It was rapidly realized, even by BJ in 1981, that Pyth2 could be made more accurate (a little bit) by using a different power n, instead of n = 2—he claimed that n = 1.83 was best, and that has held up as roughly correct since then, though it differs slightly depending on the data one tests against. I personally get the best fit at around 1.85, but my data is only a sample, so I'm going to stick with 1.82. I’ll use the “best” exponent as 1.82 . PythN: w = y^n / (y^n + x^n) [ Best fit to real data: n = 1.82
] (Rmse = .0258) We derive
this from the Quality model by using: Qy = (y/x)^(n/2),
and Qx = ((x/y)^(n/2) , and
substituting into the Basic Axiom. Conceptual Problem: A Digression into "Effective
Quality". But now we
ask, why is it plausible that Quality would be proportional to (y/x) raised to a weird
decimal power (n/2), rather than proportional to the intuitively plausible
y/x ? Well, it's not really plausible--baseball does NOT
in fact quite follow the quality model.
But it does follow it approximately,
and closely enough that the model still shows why many wpe's are structurally
related. Note that for the “best” results,
n/2 is about 0.91,
which is to say that it makes (y/x) a tiny bit smaller when y>x, and thus
makes (x/y) a bit larger in that situation.
That is, it moves each run ratio
back towards 1 by a tad, and hence moves the predicted w back towards .500 by a tad. BJ in
1981 grasped the import of this fact--historically, MLB baseball has had just a
little more chance in it than the amount required to produce a
"perfect" proportion between quality and winning. As we saw for arm-wrestling, introducing an extra
element of chance into the game alters the degree to which "real" quality
differences will manifest themselves in winning percentages. Thus, the more chance involved, the closer
the resulting winning percentages are to .500, no matter what the real quality
differences between the contestants. One might also phrase this by saying
that a small "extra" element of chance combines with a team's
"real" quality to create its “effective” quality, and that it then
wins in proportion to its effective quality.
But, though
this presents a handy way of discussing things, it is essentially circular
reasoning--then "effective quality" simply becomes "whatever
correlates best with winning", which is NOT how we want to envision a model that uses "real" quality and the Basic Axiom. Note, crucially, though, that
how many total
runs (or points) are scored in an average game (RPG) affects the
degree to which “chance” influences winning..

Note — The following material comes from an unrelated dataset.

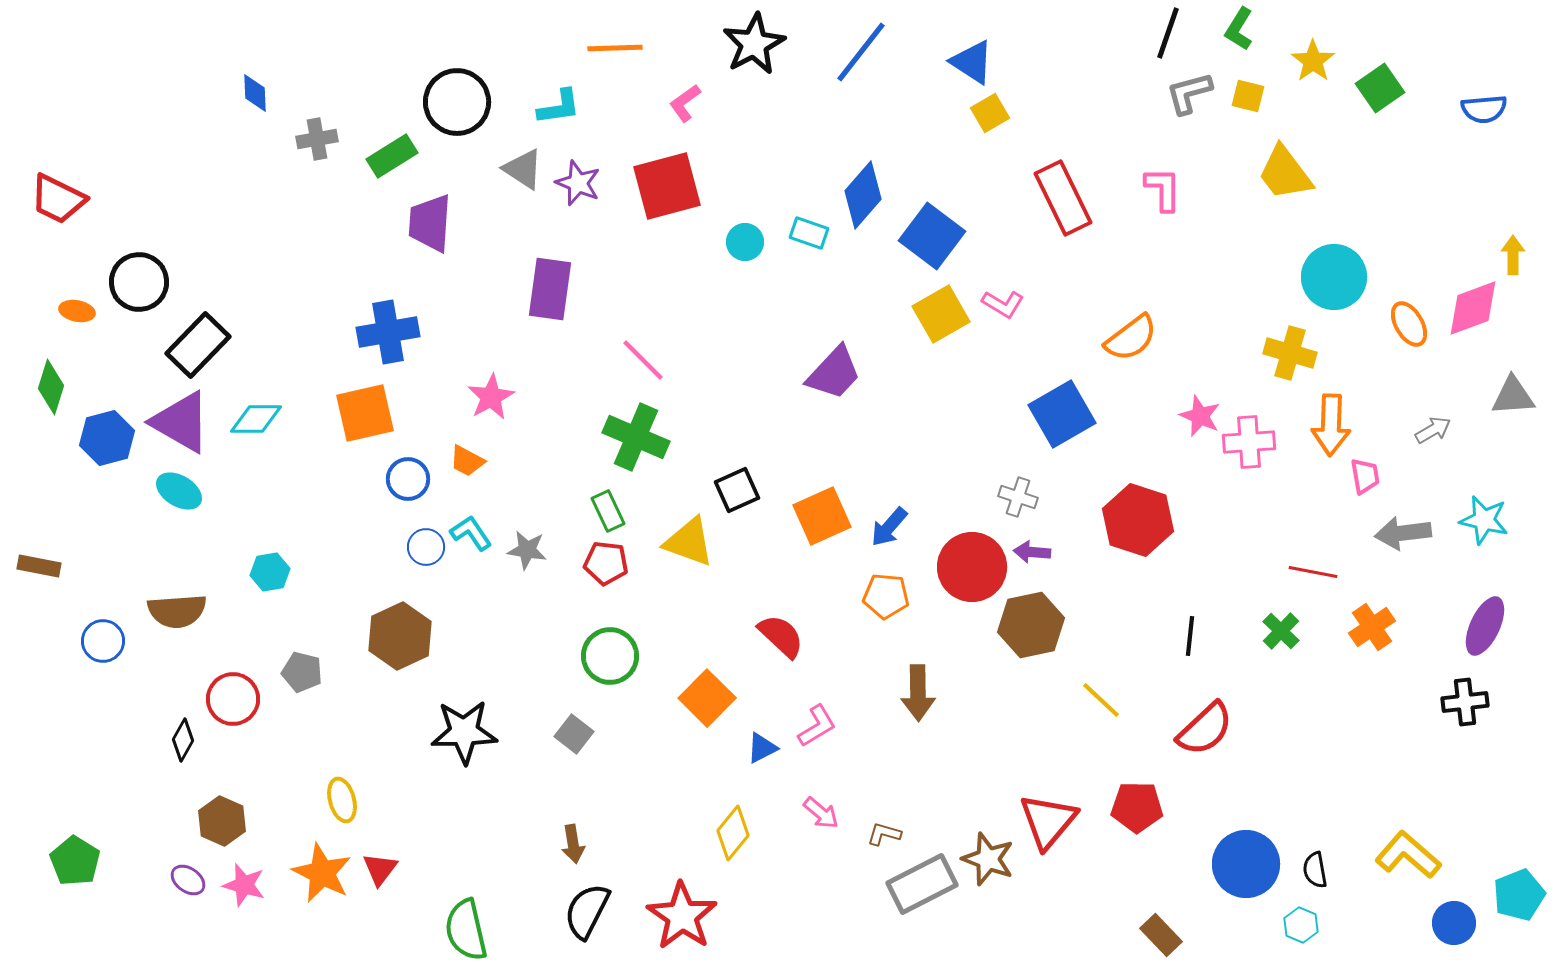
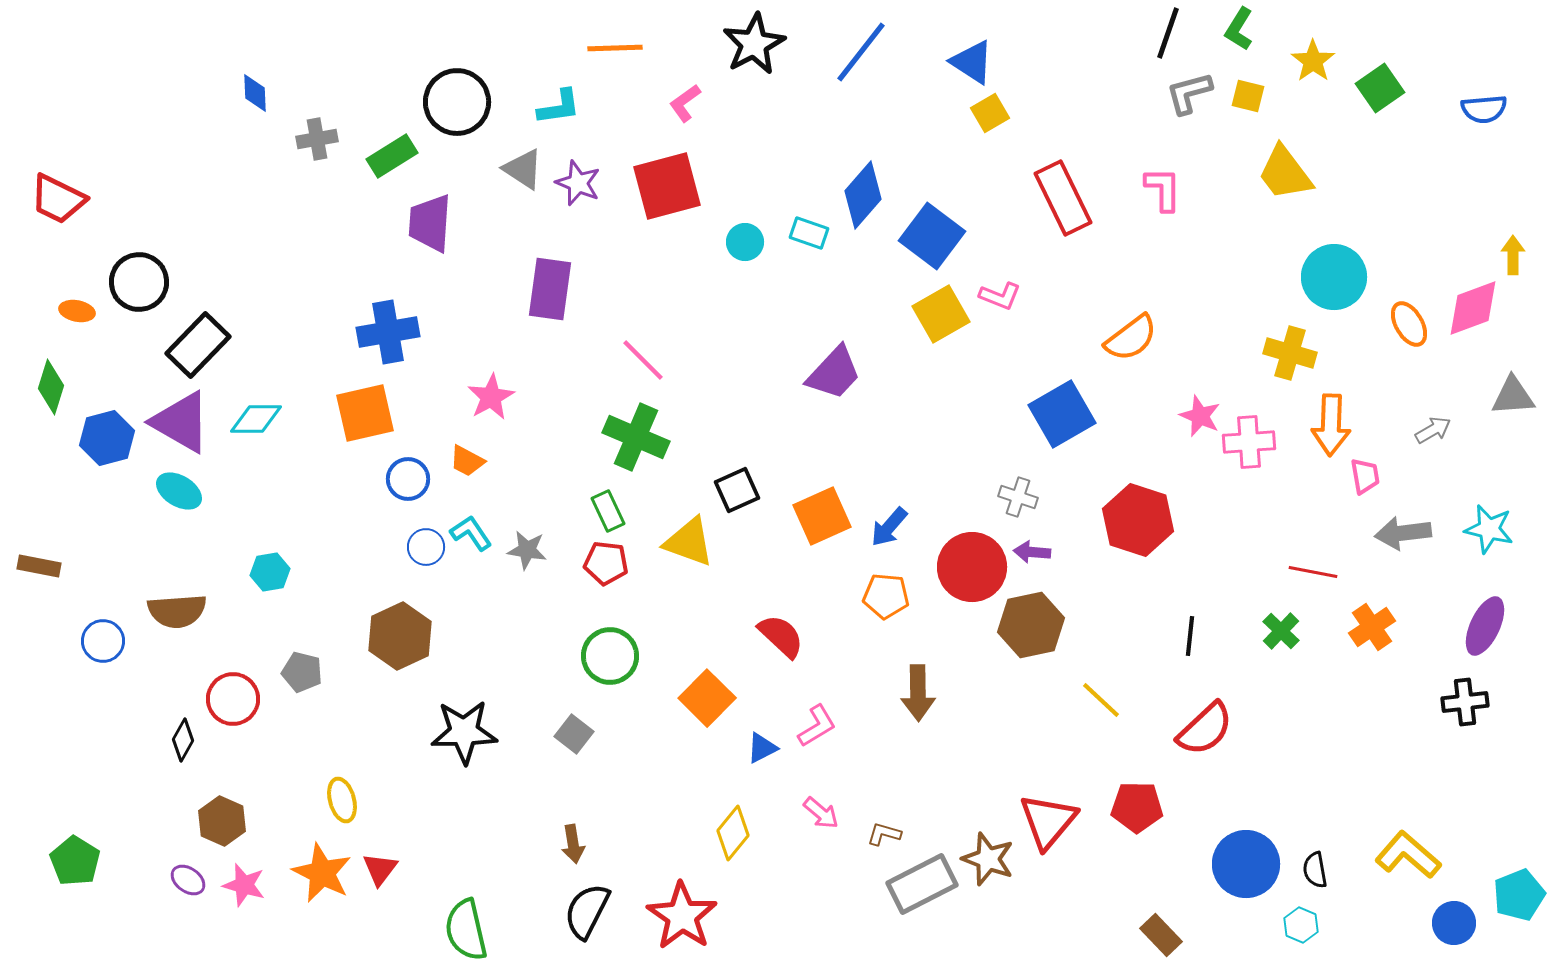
pink L-shape at (1003, 304): moved 3 px left, 8 px up; rotated 9 degrees counterclockwise
cyan star at (1484, 520): moved 5 px right, 9 px down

When lots of runs are scored, there is more opportunity for the real
“quality” (which is what produces runs) to manifest itself, and less
opportunity for chance to make an actual difference in the outcome of the
game. And vice versa. This fact
is well known in sabermetrics, and leads to wpe’s that include RPG = (y + x)/G in them, by which the greater the
RPG, the more the resulting w is due to a magnified
effect of the "real" quality ratio upon the winning percentages. Again, this is true in basketball, which has
a couple hundred points scored per game, and where w = (y/x) raised to a large
power. We will look at wpe’s involving
RPG below—but note that while the MLB RPG has varied significantly in different
eras, it has historically been in the 8 to 10-ish range, which is sufficiently
low that apparently chance plays a significant enough role to make the ideal
exponent in Pyth(n) a bit less than n = 2. Again,
this
effect of chance at historically average MLB RPG levels means that the
Basic Axiom
isn’t “really” true—rather, it’s true for
“effective” quality, as opposed to “real”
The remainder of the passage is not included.